Question

Derivative. Is this correct?
f(x)=arcsin(x/cos(x))
(formatting and work in reply)

Answer 1

\[f(x)=\arcsin(\frac{ x }{ \cos(x) })\]
\[f'(x)=\frac{ 1 }{ \sqrt{1+(\frac{ x }{ \cos(x) }})^2 }(\frac{ \cos(x)-x(-\sin(x)) }{ \cos(x)^2 })\]
I didn't simplify much, so it's easier to see first if I'm doing it right.

Answer 2

whatever you are doing, i have a suggestion
as ugly as this sadistic problem is going to be, it is going to be easier to start with
\[\arcsin(x\sec(x))\]

Answer 3

only mistake i see is that you should have a minus sign inside the radical

Answer 4

\[f'(x)=\frac{ 1 }{ \sqrt{1-(\frac{ x }{ \cos(x) }})^2 }(\frac{ \cos(x)-x(-\sin(x)) }{ \cos(x)^2 })\]

Answer 5

it would make it a lot easier to write if you use \(x\sec(x)\)
the answer will be the same though
you are correct

Answer 6

ah yeah, that should be minus.
ok good.
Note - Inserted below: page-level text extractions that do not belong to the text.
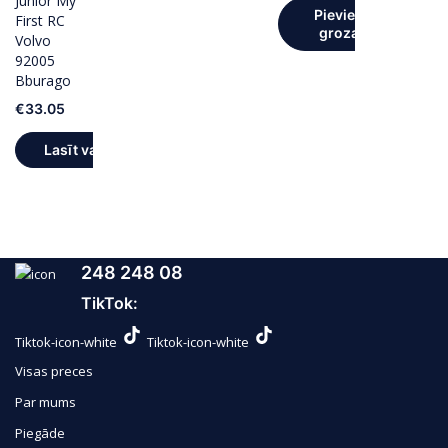
Junior My
Pievienot
First RC
grozam
Volvo
92005
Bburago
€
33.05
Lasīt vairāk
248 248 08
TikTok:
Tiktok-icon-white
Tiktok-icon-white
Visas preces
Par mums
Piegāde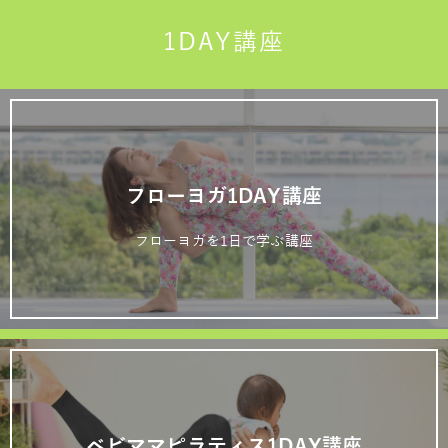
1DAY講座
フローヨガ1DAY講座
フローヨガを1日で学ぶ講座
ベビママピラティス1DAY講座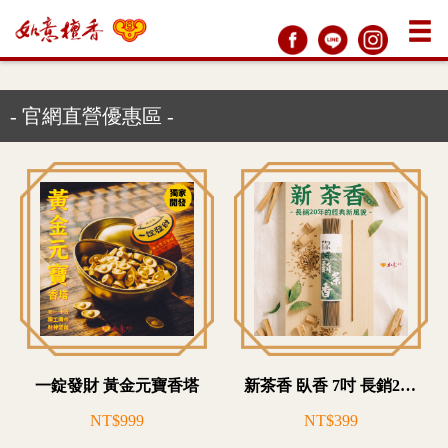
- 官網直營優惠區 -
一錠發財 黃金元寶香塔
新茶香 臥香 7吋 長銷20年茶葉升級再回甘
NT$999
NT$399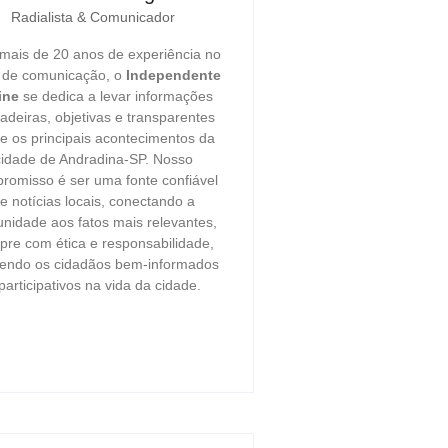
Radialista & Comunicador
ais de 20 anos de experiência no
r de comunicação, o
Independente
ine
se dedica a levar informações
adeiras, objetivas e transparentes
e os principais acontecimentos da
cidade de Andradina-SP. Nosso
romisso é ser uma fonte confiável
e notícias locais, conectando a
nidade aos fatos mais relevantes,
re com ética e responsabilidade,
endo os cidadãos bem-informados
participativos na vida da cidade.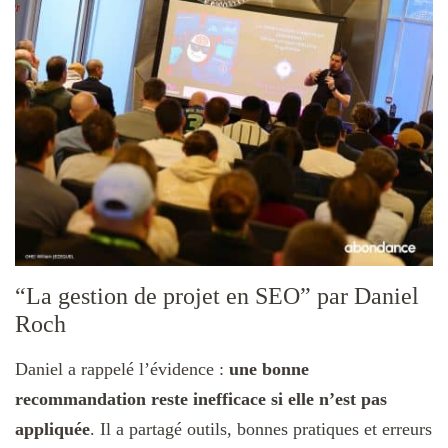
“La gestion de projet en SEO” par Daniel
Roch
Daniel a rappelé l’évidence :
une bonne
recommandation reste inefficace si elle n’est pas
appliquée
. Il a partagé outils, bonnes pratiques et erreurs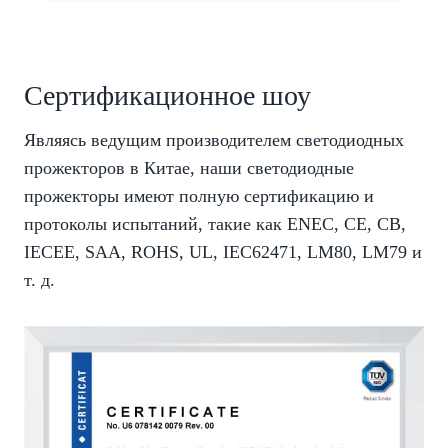
Сертификационное шоу
Являясь ведущим производителем светодиодных
прожекторов в Китае, наши светодиодные
прожекторы имеют полную сертификацию и
протоколы испытаний, такие как ENEC, CE, CB,
IECEE, SAA, ROHS, UL, IEC62471, LM80, LM79 и
т. д.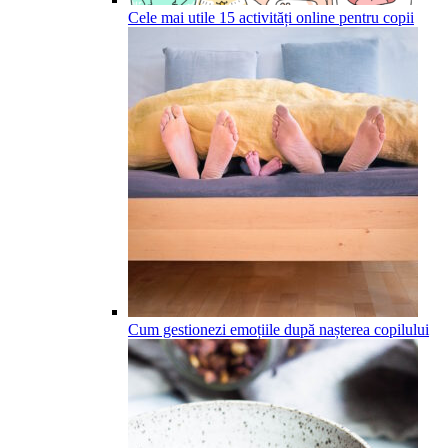
Cele mai utile 15 activități online pentru copii
Cum gestionezi emoțiile după nașterea copilului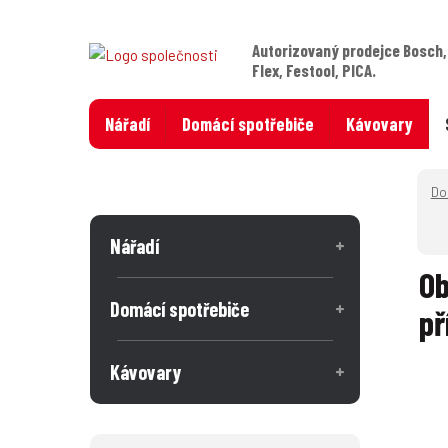
Autorizovaný prodejce Bosch,
Flex, Festool, PICA.
Nářadí
Domácí spotřebiče
Kávovary
Nářadí
Ob
Domácí spotřebiče
př
Kávovary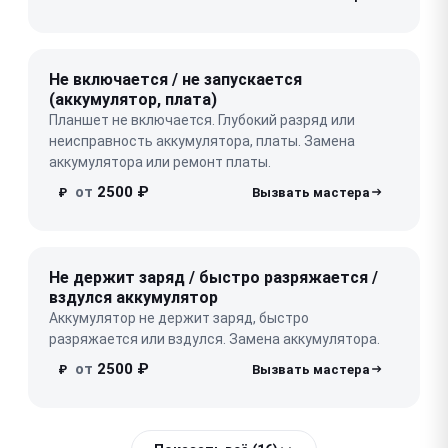
Не включается / не запускается
(аккумулятор, плата)
Планшет не включается. Глубокий разряд или
неисправность аккумулятора, платы. Замена
аккумулятора или ремонт платы.
от
2500 ₽
₽
Не держит заряд / быстро разряжается /
вздулся аккумулятор
Аккумулятор не держит заряд, быстро
разряжается или вздулся. Замена аккумулятора.
от
2500 ₽
₽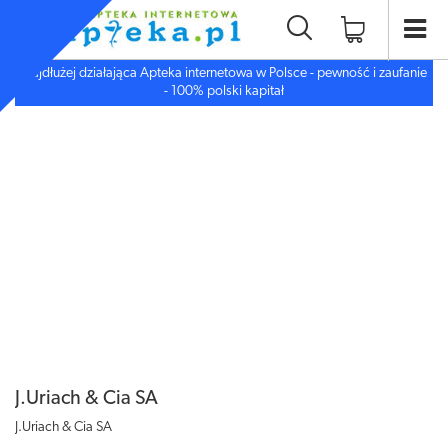
Najdłużej działająca Apteka internetowa w Polsce - pewność i zaufanie
- 100% polski kapitał
J.Uriach & Cia SA
J.Uriach & Cia SA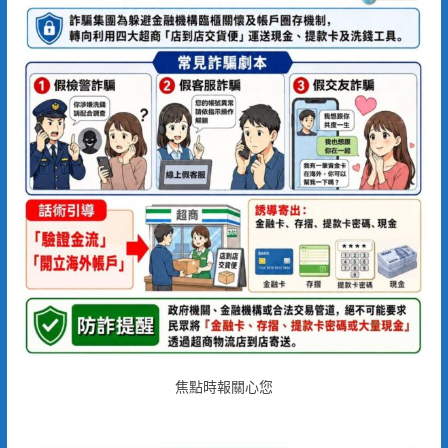
焦點時報關心您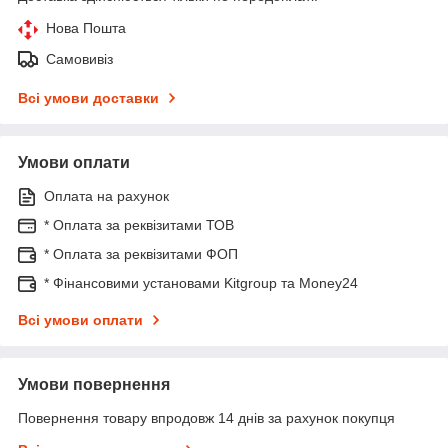
Нова Пошта
Самовивіз
Всі умови доставки
Умови оплати
Оплата на рахунок
* Оплата за реквізитами ТОВ
* Оплата за реквізитами ФОП
* Фінансовими установами Kitgroup та Money24
Всі умови оплати
Умови повернення
Повернення товару впродовж 14 днів за рахунок покупця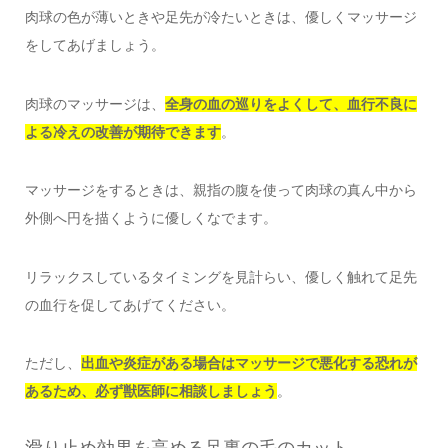
肉球の色が薄いときや足先が冷たいときは、優しくマッサージ
をしてあげましょう。
肉球のマッサージは、
全身の血の巡りをよくして、血行不良に
よる冷えの改善が期待できます
。
マッサージをするときは、親指の腹を使って肉球の真ん中から
外側へ円を描くように優しくなでます。
リラックスしているタイミングを見計らい、優しく触れて足先
の血行を促してあげてください。
ただし、
出血や炎症がある場合はマッサージで悪化する恐れが
あるため、必ず獣医師に相談しましょう
。
滑り止め効果を高める足裏の毛のカット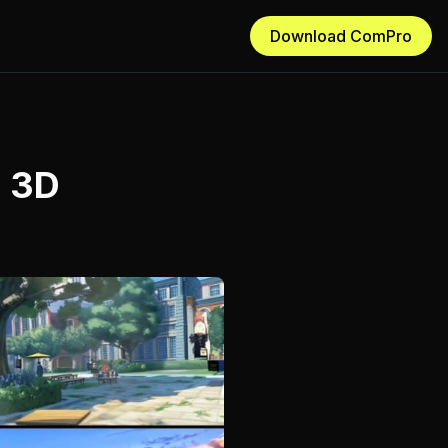
Download ComPro
a 3D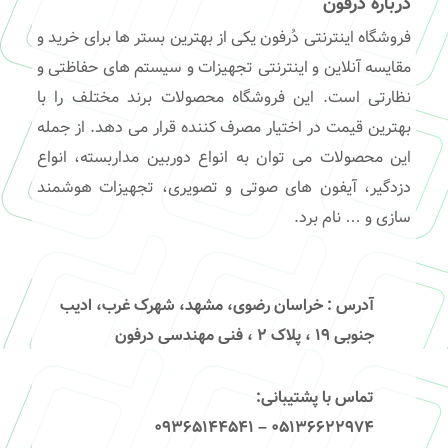
درباره دُرفون
فروشگاه اینترنتی دُرفون یکی از بهترین بستر ها برای خرید و
مقایسه آنلاین و اینترنتی تجهیزات و سیستم های حفاظتی و
نظارتی است. این فروشگاه محصولات برند مختلف را با
بهترین قیمت در اختیار مصرف کننده قرار می دهد. از جمله
این محصولات می توان به انواع دوربین مداربسته، انواع
دزدگیر، آیفون های صوتی و تصویری، تجهیزات هوشمند
سازی و … نام برد.
آدرس
: خراسان رضوی، مشهد، شهرک غرب، ادیب
جنوبی ۱۹ ، پلاک ۲ ، فنی مهندسی درفون
تماس با پشتیبانی
:
۰۵۱۳۶۶۲۲۹۷۴ – 09365144541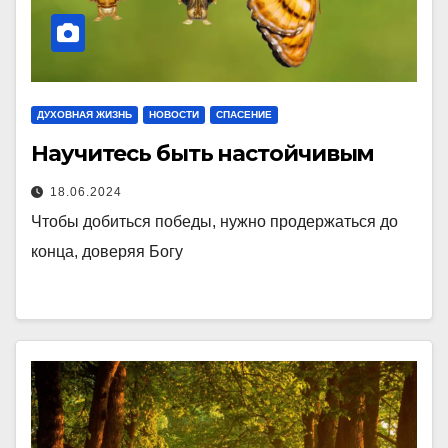
ДУХОВНАЯ ЖИЗНЬ
НОВОСТИ
СПАСЕНИЕ
Научитесь быть настойчивым
18.06.2024
Чтобы добиться победы, нужно продержаться до
конца, доверяя Богу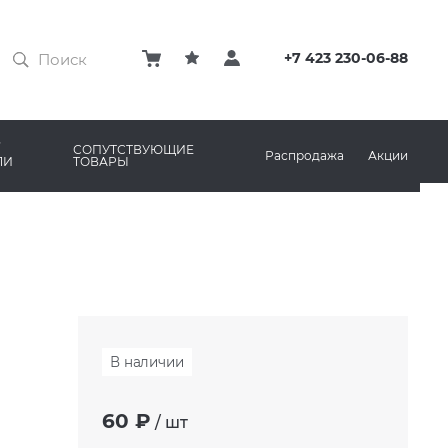
ЗАТИРКИ
КЛЕЙ
+7 423 230-06-88
ПРОФИЛИ И ПЛИНТУСЫ
ARO
РЕМОНТНЫЕ СОСТАВЫ ДЛЯ БЕТОНА
СОПУТСТВУЮЩИЕ
Распродажа
Акции
ЛИ
ТОВАРЫ
РЫ
AMA MARAZZI
СИСТЕМА ВЫРАВНИВАНИЯ
В наличии
60 ₽
/
шт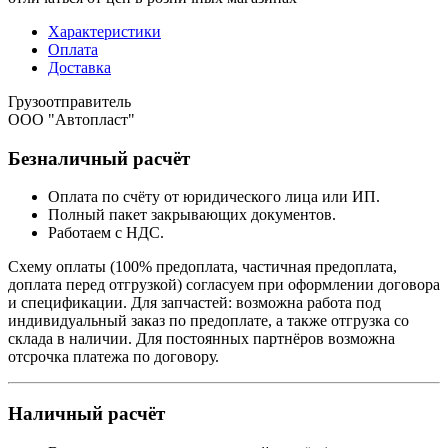
Характеристики
Оплата
Доставка
Грузоотправитель
ООО "Автопласт"
Безналичный расчёт
Оплата по счёту от юридического лица или ИП.
Полный пакет закрывающих документов.
Работаем с НДС.
Схему оплаты (100% предоплата, частичная предоплата,
доплата перед отгрузкой) согласуем при оформлении договора
и спецификации. Для запчастей: возможна работа под
индивидуальный заказ по предоплате, а также отгрузка со
склада в наличии. Для постоянных партнёров возможна
отсрочка платежа по договору.
Наличный расчёт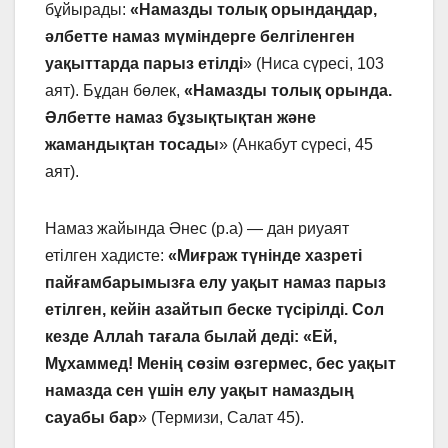
бұйырады:
«Намазды толық орындаңдар,
әлбетте намаз мүміндерге белгіленген
уақыттарда парыз етілді
» (Ниса сүресі, 103
аят). Бұдан бөлек,
«Намазды толық орында.
Әлбетте намаз бұзықтықтан және
жамандықтан тосады
» (Анкабут сүресі, 45
аят).
Намаз жайында Әнес (р.а) — дан риуаят
етілген хадисте:
«Миғраж түнінде хазреті
пайғамбарымызға елу уақыт намаз парыз
етілген, кейін азайтып беске түсірілді. Сол
кезде Аллаһ тағала былай деді: «Ей,
Мұхаммед! Менің сөзім өзгермес, бес уақыт
намазда сен үшін елу уақыт намаздың
сауабы бар
» (Термизи, Салат 45).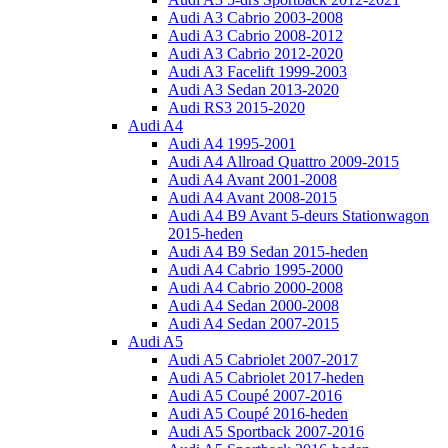
Audi A3 Cabrio 2003-2008
Audi A3 Cabrio 2008-2012
Audi A3 Cabrio 2012-2020
Audi A3 Facelift 1999-2003
Audi A3 Sedan 2013-2020
Audi RS3 2015-2020
Audi A4
Audi A4 1995-2001
Audi A4 Allroad Quattro 2009-2015
Audi A4 Avant 2001-2008
Audi A4 Avant 2008-2015
Audi A4 B9 Avant 5-deurs Stationwagon
2015-heden
Audi A4 B9 Sedan 2015-heden
Audi A4 Cabrio 1995-2000
Audi A4 Cabrio 2000-2008
Audi A4 Sedan 2000-2008
Audi A4 Sedan 2007-2015
Audi A5
Audi A5 Cabriolet 2007-2017
Audi A5 Cabriolet 2017-heden
Audi A5 Coupé 2007-2016
Audi A5 Coupé 2016-heden
Audi A5 Sportback 2007-2016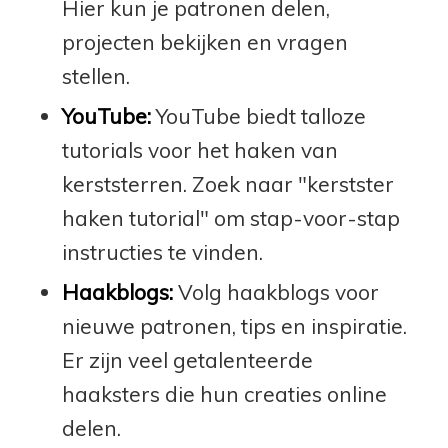
Hier kun je patronen delen,
projecten bekijken en vragen
stellen.
YouTube:
YouTube biedt talloze
tutorials voor het haken van
kerststerren. Zoek naar "kerstster
haken tutorial" om stap-voor-stap
instructies te vinden.
Haakblogs:
Volg haakblogs voor
nieuwe patronen, tips en inspiratie.
Er zijn veel getalenteerde
haaksters die hun creaties online
delen.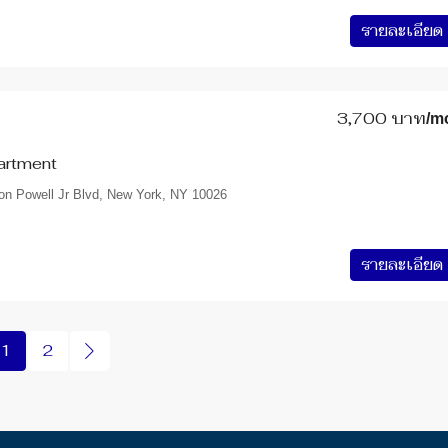
รายละเอียด
3,700 บาท
/m
artment
n Powell Jr Blvd, New York, NY 10026
รายละเอียด
1
2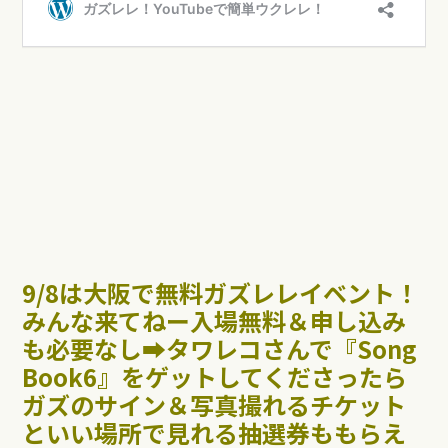
9/8は大阪で無料ガズレレイベント！
みんな来てねー入場無料＆申し込み
も必要なし➡︎タワレコさんで『Song
Book6』をゲットしてくださったら
ガズのサイン＆写真撮れるチケット
といい場所で見れる抽選券ももらえ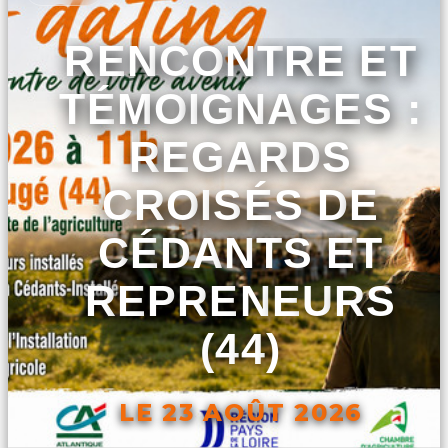
RENCONTRE ET
TÉMOIGNAGES :
REGARDS
CROISÉS DE
CÉDANTS ET
REPRENEURS
(44)
LE 23 AOÛT 2026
I double checked with wolfram, but it simplifies to the max and it looked so different, I wasn't sure if I was doing it right.
http://www.wolframalpha.com/input/?i=derivative+of+arcsin%28x%2Fcos%28x%29%29

Answer 7

i don't really think it is a matter of taking your answer (which is correct) and using a bunch of trig formulas
if you replace \(\frac{x}{\cos(x)}\) by \(x\sec(x)\) you can use the product rule rather than the quotient rule

Answer 8

the first part is the same, the second would be
\[\sec(x)+x\sec(x)\tan(x)\]

Answer 9

I see, because sec is 1/cos. So x/cos would be x sec (x).

Answer 10

then as wolfram did you can factor out the \(\sec(x)\) so that the numerator will be
\[\sec(x)(\tan(x)+1)\]

Answer 11

it is just that the product rule comes out a lot neater than the quotient rule, but again everything you wrote (except the plus sign ) is correct

Answer 12

I never would have thought that it would be easier dealing with sec than cos. I just worked it out with sec and see that yeah, it is a lot neater because of being able to use that product rule instead of the quotient rule. Thanks!